Saturday, May 19, 2007

Breaking down the babel


It's a problem that troubles both journalists and business writers – making the complex more understandable to a broader audience.

As the writer in such a scenario, your job often entails gathering information from sources through interviews. Often, particularly if the subject is a technical one, the source is going to sling at you the jargon he or she is accustomed to. They'll yammer on in the specialized lingo born of a thousand meetings and interdepartmental memos. If the intended audience of the piece understands that jargon and you – the writer – do also, then it's not too hard to transform the interview into readable copy.

The challenge, though, lies in those situations when the intended audience may not fully understand the terminology used by your interview subject and you, as the writer, don't either.

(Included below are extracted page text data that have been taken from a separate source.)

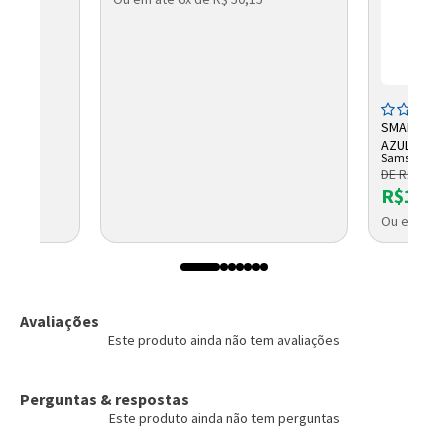
SMARTPHON
AZUL SM-A
Samsung
AZUL 4GB 
DE R$ 2.446
R$1.93
Ou em até 
Avaliações
Este produto ainda não tem avaliações
Perguntas & respostas
Este produto ainda não tem perguntas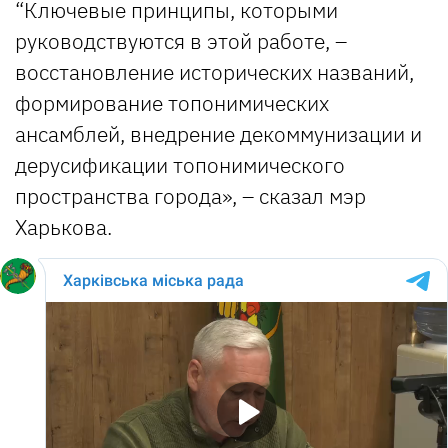
“Ключевые принципы, которыми
руководствуются в этой работе, –
восстановление исторических названий,
формирование топонимических
ансамблей, внедрение декоммунизации и
дерусификации топонимического
пространства города», – сказал мэр
Харькова.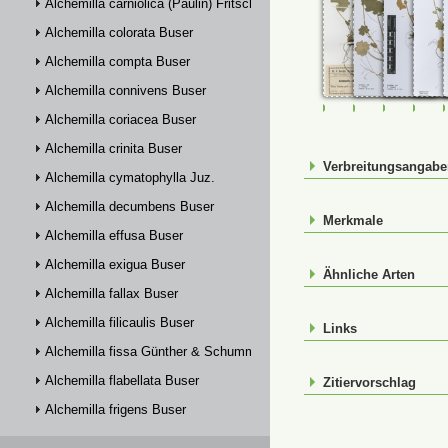
Alchemilla carniolica (Paulin) Fritsch
Alchemilla colorata Buser
Alchemilla compta Buser
Alchemilla connivens Buser
FR-0107654
FR-0114338
FR-01143
FR-
Alchemilla coriacea Buser
Alchemilla crinita Buser
Verbreitungsangab
Alchemilla cymatophylla Juz.
Alchemilla decumbens Buser
Merkmale
Alchemilla effusa Buser
Alchemilla exigua Buser
Ähnliche Arten
Alchemilla fallax Buser
Alchemilla filicaulis Buser
Links
Alchemilla fissa Günther & Schummel
Alchemilla flabellata Buser
Zitiervorschlag
Alchemilla frigens Buser
Alchemilla glabra Neygenf.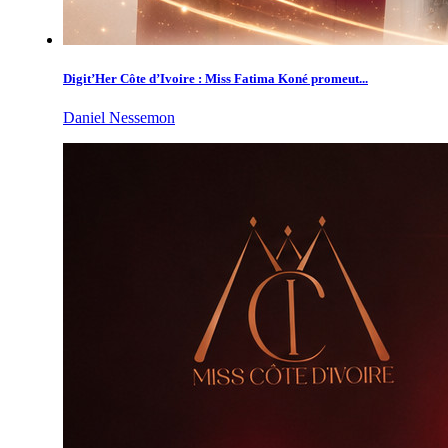
Digit’Her Côte d’Ivoire : Miss Fatima Koné promeut...
Daniel Nessemon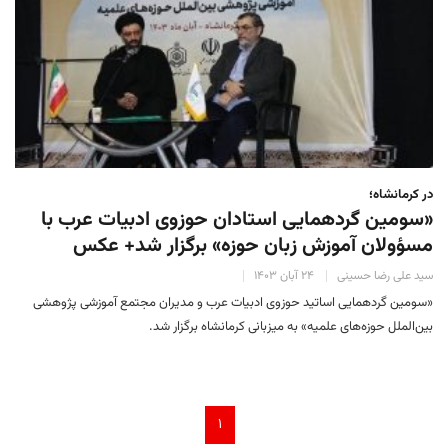
در کرمانشاه؛
«سومین گردهمایی استادان حوزوی ادبیات عرب با
مسؤولان آموزش زبان حوزه» برگزار شد+ عکس
سید علی رضا حسینی
۲۴ آبان ۱۴۰۳
«سومین گردهمایی اساتید حوزوی ادبیات عرب و مدیران مجتمع آموزشی پژوهشی
بین‌الملل حوزه‌های علمیه» به میزبانی کرمانشاه برگزار شد.
۱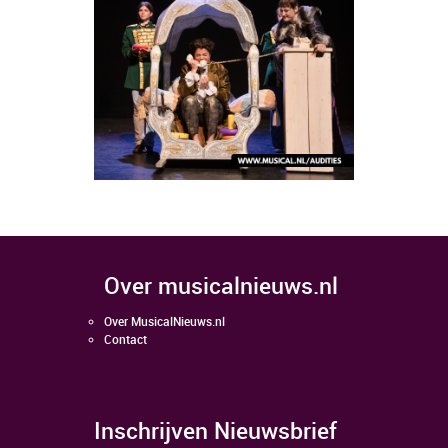
over musicalnieuws.nl
Over MusicalNieuws.nl
Contact
Inschrijven Nieuwsbrief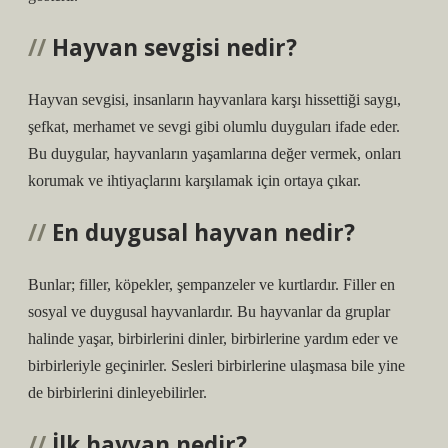
Hayvan sevgisi nedir?
Hayvan sevgisi, insanların hayvanlara karşı hissettiği saygı,
şefkat, merhamet ve sevgi gibi olumlu duyguları ifade eder.
Bu duygular, hayvanların yaşamlarına değer vermek, onları
korumak ve ihtiyaçlarını karşılamak için ortaya çıkar.
En duygusal hayvan nedir?
Bunlar; filler, köpekler, şempanzeler ve kurtlardır. Filler en
sosyal ve duygusal hayvanlardır. Bu hayvanlar da gruplar
halinde yaşar, birbirlerini dinler, birbirlerine yardım eder ve
birbirleriyle geçinirler. Sesleri birbirlerine ulaşmasa bile yine
de birbirlerini dinleyebilirler.
İlk hayvan nedir?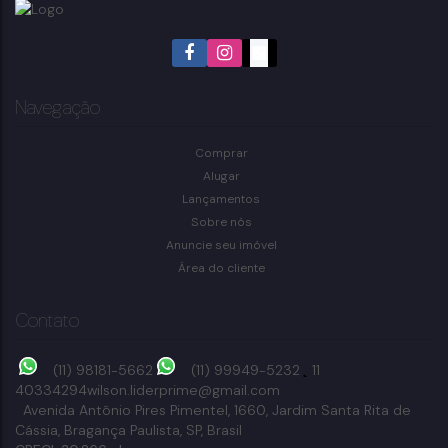
Navegação
Comprar
Alugar
Lançamentos
Sobre nós
Anuncie seu imóvel
Área do cliente
Contato
(11) 98181-5662
(11) 99949-5232
11
40334294
wilson.liderprime@gmail.com
Avenida Antônio Pires Pimentel
,
1660
,
Jardim Santa Rita de
Cássia
,
Bragança Paulista
,
SP
,
Brasil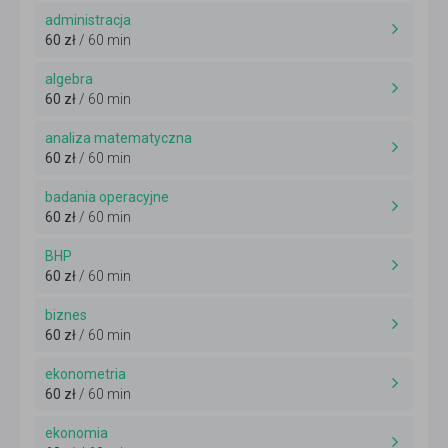
administracja
60 zł
/ 60 min
algebra
60 zł
/ 60 min
analiza matematyczna
60 zł
/ 60 min
badania operacyjne
60 zł
/ 60 min
BHP
60 zł
/ 60 min
biznes
60 zł
/ 60 min
ekonometria
60 zł
/ 60 min
ekonomia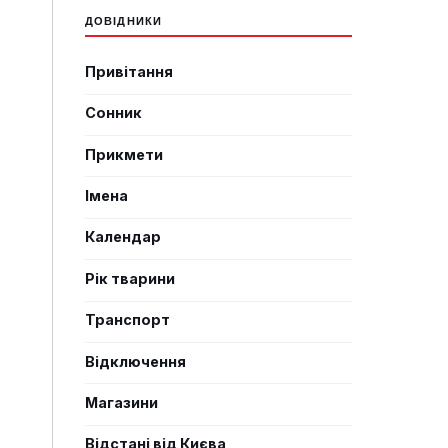
ДОВІДНИКИ
Привітання
Сонник
Прикмети
Імена
Календар
Рік тварини
Транспорт
Відключення
Магазини
Відстані від Києва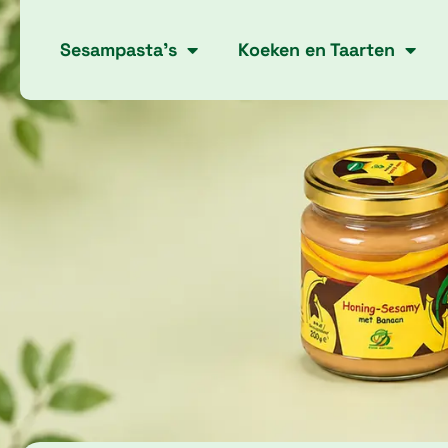
Skip
to
Sesampasta’s
Koeken en Taarten
content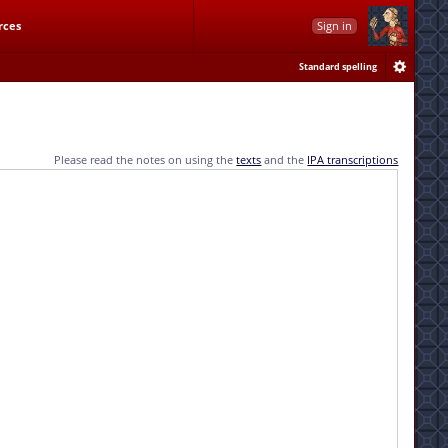
rces
Sign in
Standard spelling
Please read the notes on using the
texts
and the
IPA transcriptions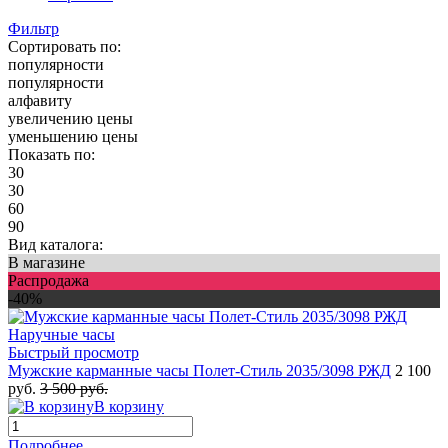
Фильтр
Сортировать по:
популярности
популярности
алфавиту
увеличению цены
уменьшению цены
Показать по:
30
30
60
90
Вид каталога:
В магазине
Распродажа
-40%
Быстрый просмотр
Мужские карманные часы Полет-Стиль 2035/3098 РЖД
2 100
руб.
3 500 руб.
В корзину
Подробнее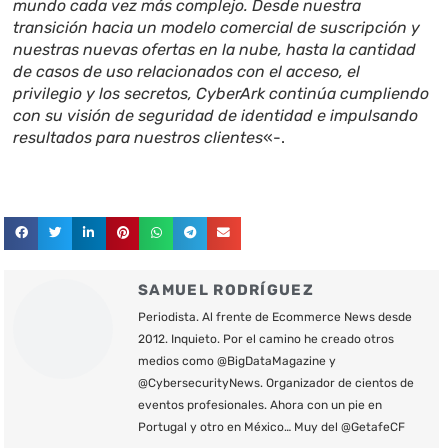
mundo cada vez más complejo. Desde nuestra
transición hacia un modelo comercial de suscripción y
nuestras nuevas ofertas en la nube, hasta la cantidad
de casos de uso relacionados con el acceso, el
privilegio y los secretos, CyberArk continúa cumpliendo
con su visión de seguridad de identidad e impulsando
resultados para nuestros clientes
«-.
SAMUEL RODRÍGUEZ
Periodista. Al frente de Ecommerce News desde
2012. Inquieto. Por el camino he creado otros
medios como @BigDataMagazine y
@CybersecurityNews. Organizador de cientos de
eventos profesionales. Ahora con un pie en
Portugal y otro en México… Muy del @GetafeCF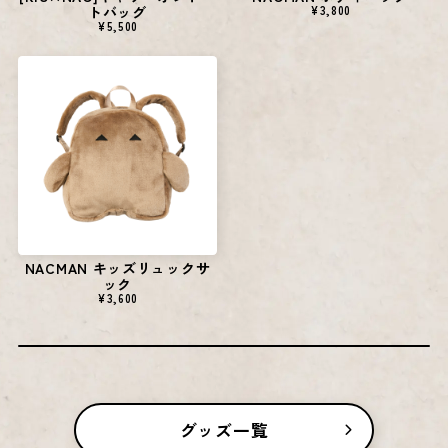
¥3,800
トバッグ
¥5,500
NACMAN キッズリュックサ
ック
¥3,600
グッズ一覧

Now is where you really earn your chops as a communicator. You must gently coax the subject into explaining:

-- What do you mean by that term?

-- How can we explain this in simpler language?

-- Pretend you're trying to tell this to a group of intelligent high school students.

Those are the sorts of questions you can ask to prompt the subject to simplify. Usually, the interviewee grasps the need to step away from the jargon he or she is accustomed to and will work with you. Sometimes, though, you can't pry a single, simple sentence from the subject. Maybe the person is more comfortable speaking this way, or perhaps they're afraid that by simplifying, meaning will be lost, though this is rarely the case.

These situations can be frustrating, but you must soldier on. Try harder. Once a source sees that you won't accept their vague, overly technical wording, then they'll usually cooperate. You owe it to your readers to at least try. Don't give up and merely parrot the gobbledygook that your sources mouth. There's too much of that already going on in the business world.

Copy that fails to communicate is a waste of time. Just like the biblical Tower of Babel, it may look impressive but it goes nowhere.